London, February 24, 2017

PhotoDemos had the pleasure of receiving photographer Malcolm Hutcheson in the Department of Anthropology at UCL. In addition to speaking about his work in Pakistan, he ran a workshop explaining how to use a traditional box camera, having flown in one such device (as carry-on!) from Lahore. Malcom has spent the past 15-20 years documenting this practice – Ru-Kitch (“spirit pulling”), as it is referred to in Punjabi. Historically, the box camera was widespread in many contexts around the world. In Pakistan, it seems to have been the principal means of photographic picture-making in popular settings. Despite its apparent simplicity, the box camera managed to contain within and embody without the complexity of a rather delicate, finicky and messy photographic process. A portable photo-booth, it was the most versatile means to create an almost instantaneous, ready to go and affordable portrait.

In Lahore, many generations of street photographers trained in the tradition of Ru-Kitch up until digital technologies rendered their practice obsolete. Few traces of this history have remained however in the material record, and Hutcheson has been collecting surviving pictures, also cameras and backdrops. He has also used the technique in his own creative work. In the early 1990s there were about 20-30 street photographers active in the city, one category of craftsmen amongst the many street traders, haggling with the occasional passer-by. The practice afforded stable, dependable income, as Hutcheson explained. Back then, the price of a portrait was circa 30 rupees, equivalent to a bus ride, while a cup of tea would have cost about 2 rupees.

Box camera photography: a user’s manual

Box cameras may be amongst the most simple, easy to use pieces of photographic equipment, nevertheless, as we have come to see for ourselves, a successful portrait is not that easy to make. All sorts of factors must be considered, from light conditions, to the sitter’s ability to hold still, etc. Other than an accurate mix of substances in the chemical bath, the photographer will need a portable backdrop, a seat, and a patient sitter (exposures typically vary between 1 and 3 seconds). Setup ready, lens focused, the exposure is made. The photographer can now proceed to carefully develop the picture in a 2-step process (developing and fixing) inside the camera. The entire process takes roughly 3 minutes, and, if done well, will yield a crisp negative – this is the part where the spirit-pulling occurs. The photographer will demonstrate his/her mastery by manipulating the procedure with just one hand and by touch only, inside the camera’s body. Leaving his/her second hand free to have a sip of tea from a cup conveniently placed on top of the box… ingeniously comfortable, to say the least! The process is repeated, the negative re-photographed, and the portrait soon ready to be handed over it to its owner.
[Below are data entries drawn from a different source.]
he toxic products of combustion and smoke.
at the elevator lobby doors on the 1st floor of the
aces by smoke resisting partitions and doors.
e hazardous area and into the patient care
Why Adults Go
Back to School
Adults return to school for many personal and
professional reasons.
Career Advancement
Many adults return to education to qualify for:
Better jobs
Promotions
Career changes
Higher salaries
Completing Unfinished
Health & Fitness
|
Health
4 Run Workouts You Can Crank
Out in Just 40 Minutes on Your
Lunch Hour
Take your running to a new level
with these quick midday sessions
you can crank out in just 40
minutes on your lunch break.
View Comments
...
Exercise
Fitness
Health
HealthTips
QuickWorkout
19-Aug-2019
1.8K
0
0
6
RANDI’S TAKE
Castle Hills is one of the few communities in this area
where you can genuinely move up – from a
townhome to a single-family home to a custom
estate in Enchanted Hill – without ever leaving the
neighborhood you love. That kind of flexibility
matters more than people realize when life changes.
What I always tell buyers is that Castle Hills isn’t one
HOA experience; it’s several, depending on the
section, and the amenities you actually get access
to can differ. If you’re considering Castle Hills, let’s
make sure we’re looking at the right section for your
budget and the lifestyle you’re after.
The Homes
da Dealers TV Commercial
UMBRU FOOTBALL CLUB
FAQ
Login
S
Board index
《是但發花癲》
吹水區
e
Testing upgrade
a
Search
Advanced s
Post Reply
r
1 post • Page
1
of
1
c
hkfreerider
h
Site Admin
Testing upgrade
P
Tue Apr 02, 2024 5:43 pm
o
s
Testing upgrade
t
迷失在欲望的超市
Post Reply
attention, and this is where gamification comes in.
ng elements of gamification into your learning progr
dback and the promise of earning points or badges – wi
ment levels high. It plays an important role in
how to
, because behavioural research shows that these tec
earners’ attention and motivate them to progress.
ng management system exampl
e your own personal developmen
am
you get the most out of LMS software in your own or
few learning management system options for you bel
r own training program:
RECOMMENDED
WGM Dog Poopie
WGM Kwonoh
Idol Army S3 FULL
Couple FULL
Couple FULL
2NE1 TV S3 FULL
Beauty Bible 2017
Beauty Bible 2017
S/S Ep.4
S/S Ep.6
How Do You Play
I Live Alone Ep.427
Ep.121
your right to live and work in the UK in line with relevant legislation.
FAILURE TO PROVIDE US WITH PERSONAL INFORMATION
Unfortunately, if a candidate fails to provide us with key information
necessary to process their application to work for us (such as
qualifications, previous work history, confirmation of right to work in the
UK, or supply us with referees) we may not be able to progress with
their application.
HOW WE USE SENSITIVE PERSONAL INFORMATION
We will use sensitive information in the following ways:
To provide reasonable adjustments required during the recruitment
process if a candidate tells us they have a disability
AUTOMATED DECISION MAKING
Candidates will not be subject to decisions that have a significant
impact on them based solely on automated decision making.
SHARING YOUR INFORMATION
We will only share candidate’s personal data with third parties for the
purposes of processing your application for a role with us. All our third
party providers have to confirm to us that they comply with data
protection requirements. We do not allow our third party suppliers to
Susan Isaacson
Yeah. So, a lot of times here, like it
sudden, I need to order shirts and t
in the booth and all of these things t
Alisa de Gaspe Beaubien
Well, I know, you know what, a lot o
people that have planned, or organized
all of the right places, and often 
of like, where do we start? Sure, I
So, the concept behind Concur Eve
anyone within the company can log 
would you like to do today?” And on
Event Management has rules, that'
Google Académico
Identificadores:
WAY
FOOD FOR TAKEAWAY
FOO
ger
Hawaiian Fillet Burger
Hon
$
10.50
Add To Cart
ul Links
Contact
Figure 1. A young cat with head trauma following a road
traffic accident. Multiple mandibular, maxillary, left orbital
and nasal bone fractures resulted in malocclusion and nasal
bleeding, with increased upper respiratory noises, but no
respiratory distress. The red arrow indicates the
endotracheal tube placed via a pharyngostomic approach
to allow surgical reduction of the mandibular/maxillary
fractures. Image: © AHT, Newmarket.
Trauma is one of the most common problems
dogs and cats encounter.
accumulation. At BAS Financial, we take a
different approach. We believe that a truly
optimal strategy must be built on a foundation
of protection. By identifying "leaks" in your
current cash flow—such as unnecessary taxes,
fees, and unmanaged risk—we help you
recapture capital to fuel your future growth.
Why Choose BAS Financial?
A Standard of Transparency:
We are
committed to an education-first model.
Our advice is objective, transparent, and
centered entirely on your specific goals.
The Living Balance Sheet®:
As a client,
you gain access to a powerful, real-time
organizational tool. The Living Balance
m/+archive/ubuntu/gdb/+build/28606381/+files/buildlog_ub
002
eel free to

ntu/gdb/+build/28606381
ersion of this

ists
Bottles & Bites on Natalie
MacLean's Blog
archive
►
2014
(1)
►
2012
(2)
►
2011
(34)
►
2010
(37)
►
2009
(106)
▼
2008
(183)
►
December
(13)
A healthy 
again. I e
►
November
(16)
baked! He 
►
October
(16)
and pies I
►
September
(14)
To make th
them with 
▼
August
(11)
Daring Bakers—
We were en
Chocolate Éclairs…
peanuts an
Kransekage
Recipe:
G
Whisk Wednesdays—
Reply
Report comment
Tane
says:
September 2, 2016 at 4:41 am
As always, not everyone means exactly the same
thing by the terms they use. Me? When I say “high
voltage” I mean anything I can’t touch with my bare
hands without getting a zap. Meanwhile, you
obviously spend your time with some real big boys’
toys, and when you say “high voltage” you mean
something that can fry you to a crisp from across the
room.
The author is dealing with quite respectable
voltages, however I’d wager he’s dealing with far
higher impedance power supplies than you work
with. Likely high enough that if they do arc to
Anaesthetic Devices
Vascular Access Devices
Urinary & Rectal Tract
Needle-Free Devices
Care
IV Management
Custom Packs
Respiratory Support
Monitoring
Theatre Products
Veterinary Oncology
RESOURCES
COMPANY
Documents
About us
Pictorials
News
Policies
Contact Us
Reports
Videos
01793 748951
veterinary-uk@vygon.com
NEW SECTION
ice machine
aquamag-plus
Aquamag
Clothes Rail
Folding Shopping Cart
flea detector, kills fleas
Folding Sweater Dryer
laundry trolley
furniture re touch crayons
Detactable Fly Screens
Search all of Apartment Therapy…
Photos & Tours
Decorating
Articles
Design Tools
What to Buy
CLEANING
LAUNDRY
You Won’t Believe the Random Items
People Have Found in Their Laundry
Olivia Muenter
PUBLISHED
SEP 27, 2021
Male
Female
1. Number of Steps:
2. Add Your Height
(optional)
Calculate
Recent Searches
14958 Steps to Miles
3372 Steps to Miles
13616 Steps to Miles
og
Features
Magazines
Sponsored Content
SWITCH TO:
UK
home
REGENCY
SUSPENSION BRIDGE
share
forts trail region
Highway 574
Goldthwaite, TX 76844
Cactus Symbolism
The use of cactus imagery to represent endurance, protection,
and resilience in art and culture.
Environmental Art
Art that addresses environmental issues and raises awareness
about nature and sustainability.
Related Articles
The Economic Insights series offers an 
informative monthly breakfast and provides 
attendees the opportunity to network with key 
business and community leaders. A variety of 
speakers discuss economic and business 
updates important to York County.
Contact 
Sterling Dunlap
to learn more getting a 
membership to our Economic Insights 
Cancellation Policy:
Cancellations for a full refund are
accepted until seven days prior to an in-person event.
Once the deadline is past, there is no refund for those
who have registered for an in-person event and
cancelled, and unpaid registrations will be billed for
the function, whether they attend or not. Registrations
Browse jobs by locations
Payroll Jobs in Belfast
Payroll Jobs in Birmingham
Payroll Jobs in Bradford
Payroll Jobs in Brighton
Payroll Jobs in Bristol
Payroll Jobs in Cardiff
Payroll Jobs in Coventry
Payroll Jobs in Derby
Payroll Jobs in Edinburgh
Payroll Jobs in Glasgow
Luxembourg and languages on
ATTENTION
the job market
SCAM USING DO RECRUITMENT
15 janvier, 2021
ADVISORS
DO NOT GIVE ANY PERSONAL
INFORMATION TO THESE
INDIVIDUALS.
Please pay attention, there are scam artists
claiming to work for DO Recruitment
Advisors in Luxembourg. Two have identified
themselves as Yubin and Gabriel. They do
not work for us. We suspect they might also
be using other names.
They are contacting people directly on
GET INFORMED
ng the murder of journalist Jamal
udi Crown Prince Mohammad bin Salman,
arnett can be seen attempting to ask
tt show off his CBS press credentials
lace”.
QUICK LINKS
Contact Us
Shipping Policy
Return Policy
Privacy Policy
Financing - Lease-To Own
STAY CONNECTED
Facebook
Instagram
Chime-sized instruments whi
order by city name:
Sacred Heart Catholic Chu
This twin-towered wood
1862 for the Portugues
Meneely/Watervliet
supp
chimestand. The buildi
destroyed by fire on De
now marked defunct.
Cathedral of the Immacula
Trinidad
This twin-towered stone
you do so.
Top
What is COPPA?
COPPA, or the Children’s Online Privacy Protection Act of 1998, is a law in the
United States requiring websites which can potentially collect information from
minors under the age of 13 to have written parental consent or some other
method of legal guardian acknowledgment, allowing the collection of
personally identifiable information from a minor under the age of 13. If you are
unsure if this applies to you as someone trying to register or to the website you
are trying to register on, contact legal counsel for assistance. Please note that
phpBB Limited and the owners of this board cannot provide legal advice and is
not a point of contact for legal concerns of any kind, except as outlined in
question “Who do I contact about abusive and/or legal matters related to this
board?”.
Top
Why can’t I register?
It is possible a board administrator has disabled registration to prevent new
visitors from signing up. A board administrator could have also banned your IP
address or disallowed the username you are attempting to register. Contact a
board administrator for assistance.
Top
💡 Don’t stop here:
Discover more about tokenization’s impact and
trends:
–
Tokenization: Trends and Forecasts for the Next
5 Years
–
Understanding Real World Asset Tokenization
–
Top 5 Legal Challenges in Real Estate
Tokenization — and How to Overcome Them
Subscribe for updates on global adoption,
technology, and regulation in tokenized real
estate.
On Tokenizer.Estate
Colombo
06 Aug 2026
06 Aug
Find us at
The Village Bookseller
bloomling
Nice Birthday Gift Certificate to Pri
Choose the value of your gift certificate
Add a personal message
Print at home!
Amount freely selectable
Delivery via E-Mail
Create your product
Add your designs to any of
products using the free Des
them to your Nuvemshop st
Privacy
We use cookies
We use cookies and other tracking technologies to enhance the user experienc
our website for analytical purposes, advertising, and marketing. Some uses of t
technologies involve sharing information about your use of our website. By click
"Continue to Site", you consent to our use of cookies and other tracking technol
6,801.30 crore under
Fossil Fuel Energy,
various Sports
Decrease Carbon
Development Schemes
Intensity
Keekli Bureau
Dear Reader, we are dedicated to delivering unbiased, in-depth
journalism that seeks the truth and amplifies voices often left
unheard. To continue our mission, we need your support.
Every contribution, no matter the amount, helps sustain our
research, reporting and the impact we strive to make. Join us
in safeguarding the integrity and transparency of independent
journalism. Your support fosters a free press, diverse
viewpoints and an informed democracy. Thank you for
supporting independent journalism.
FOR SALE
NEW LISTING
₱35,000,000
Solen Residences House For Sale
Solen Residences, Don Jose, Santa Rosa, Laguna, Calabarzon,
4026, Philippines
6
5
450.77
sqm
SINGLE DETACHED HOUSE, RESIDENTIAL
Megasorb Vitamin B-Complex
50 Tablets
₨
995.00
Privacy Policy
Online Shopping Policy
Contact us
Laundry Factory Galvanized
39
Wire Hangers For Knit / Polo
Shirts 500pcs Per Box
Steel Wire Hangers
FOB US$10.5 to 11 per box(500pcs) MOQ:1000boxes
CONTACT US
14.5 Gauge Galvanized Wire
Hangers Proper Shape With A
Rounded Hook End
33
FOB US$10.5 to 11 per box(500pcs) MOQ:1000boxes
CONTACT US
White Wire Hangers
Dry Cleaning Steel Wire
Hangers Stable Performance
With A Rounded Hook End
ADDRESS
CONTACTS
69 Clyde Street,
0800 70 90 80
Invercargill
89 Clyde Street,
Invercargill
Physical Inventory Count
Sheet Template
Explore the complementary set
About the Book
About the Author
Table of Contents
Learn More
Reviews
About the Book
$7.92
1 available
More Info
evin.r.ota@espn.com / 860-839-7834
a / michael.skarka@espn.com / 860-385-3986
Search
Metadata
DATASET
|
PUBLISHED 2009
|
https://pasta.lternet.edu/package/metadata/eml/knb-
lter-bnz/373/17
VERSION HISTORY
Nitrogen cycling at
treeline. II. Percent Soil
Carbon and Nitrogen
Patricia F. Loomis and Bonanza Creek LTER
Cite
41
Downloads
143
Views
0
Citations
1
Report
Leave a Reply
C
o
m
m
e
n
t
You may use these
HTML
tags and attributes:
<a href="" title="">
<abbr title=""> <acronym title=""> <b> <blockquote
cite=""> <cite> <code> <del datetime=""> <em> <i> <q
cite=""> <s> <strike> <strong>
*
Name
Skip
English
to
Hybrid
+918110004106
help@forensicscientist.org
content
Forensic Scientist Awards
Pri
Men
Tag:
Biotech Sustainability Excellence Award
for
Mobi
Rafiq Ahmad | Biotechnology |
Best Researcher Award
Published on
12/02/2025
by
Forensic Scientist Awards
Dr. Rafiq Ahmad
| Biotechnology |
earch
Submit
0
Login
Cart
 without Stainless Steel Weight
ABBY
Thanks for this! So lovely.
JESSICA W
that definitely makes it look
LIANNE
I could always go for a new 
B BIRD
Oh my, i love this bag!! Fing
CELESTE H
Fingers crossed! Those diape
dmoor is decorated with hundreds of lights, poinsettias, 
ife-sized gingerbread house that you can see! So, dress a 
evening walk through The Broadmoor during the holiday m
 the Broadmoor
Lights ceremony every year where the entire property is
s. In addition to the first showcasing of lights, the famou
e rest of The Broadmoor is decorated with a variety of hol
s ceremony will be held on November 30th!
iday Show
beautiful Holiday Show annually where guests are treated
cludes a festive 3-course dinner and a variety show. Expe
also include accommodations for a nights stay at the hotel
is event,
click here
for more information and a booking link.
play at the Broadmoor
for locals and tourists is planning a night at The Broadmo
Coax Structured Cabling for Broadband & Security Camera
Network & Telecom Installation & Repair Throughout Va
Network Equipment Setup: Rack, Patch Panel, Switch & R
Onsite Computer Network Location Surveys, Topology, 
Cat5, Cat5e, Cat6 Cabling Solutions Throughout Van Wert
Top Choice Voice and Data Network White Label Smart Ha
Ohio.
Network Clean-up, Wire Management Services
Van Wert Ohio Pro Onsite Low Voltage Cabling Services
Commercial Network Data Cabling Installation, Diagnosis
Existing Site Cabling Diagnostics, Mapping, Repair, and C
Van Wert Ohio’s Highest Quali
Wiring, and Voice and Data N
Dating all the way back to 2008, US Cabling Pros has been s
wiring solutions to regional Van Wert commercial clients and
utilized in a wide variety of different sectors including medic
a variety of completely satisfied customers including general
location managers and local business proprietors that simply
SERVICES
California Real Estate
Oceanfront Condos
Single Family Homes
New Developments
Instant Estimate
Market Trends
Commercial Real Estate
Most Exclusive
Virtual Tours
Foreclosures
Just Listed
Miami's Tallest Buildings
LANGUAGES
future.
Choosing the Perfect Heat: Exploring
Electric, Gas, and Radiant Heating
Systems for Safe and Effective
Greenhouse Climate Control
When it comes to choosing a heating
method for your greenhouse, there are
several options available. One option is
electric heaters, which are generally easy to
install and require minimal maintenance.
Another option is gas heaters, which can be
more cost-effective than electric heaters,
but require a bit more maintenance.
As Hutcheson explained, photographers would set up shop in key locations around Lahore, around administrative centers, transportation hubs, particularly in crowded areas. Once the sun goes went down and another day’s work ended, the photographer would disassemble the device, place all parts inside the camera, wrap it tightly in a bundle, and head home. Photographers would often return to the same location day after day. One can easily see how the daily routines that developed around these practices might be as fascinating to observe as what happens inside the magic box.

There is a softness to these images, a tactility, reminiscent perhaps of Benjamin’s account of Hill and Adamson’s Newhaven fishwife. Is their meditative quality inherited from the long exposures? Or is it mere sentimentality given the obsoleteness of the procedural trace? By comparison to the seamlessness of digital apparatus, the box camera produces an imperfect image, “scarred” portraits marked by the physicality of the photographic process. Hutcheson spoke about harnessing precisely those “effects” in his own work, about how the look and feel of the technique seemed more suitable for representing the lives of his sitters, many of humble means. This directness, coupled with the momentary attention concentrated by the photographic exchange, succeeded perhaps in elevating the sitters from the anonymous mass, by enabling a moment of pause. One by one, as we sat in front the box camera in the inner courtyard of our department, I thought of their faces and figures settling onto the photographic page.